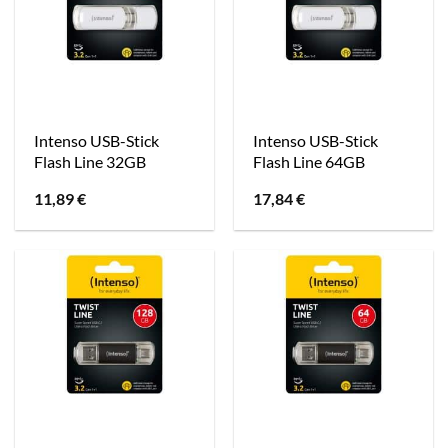
Intenso USB-Stick
Intenso USB-Stick
Flash Line 32GB
Flash Line 64GB
11,89
€
17,84
€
■ ■ ■
- Action item
Exact copy, no pictures: return the entries word for word.

- Exercise result
Intenso USB-Stick
Intenso USB-Stick
Flash Line 32GB
Flash Line 64GB
11,89
€
17,84
€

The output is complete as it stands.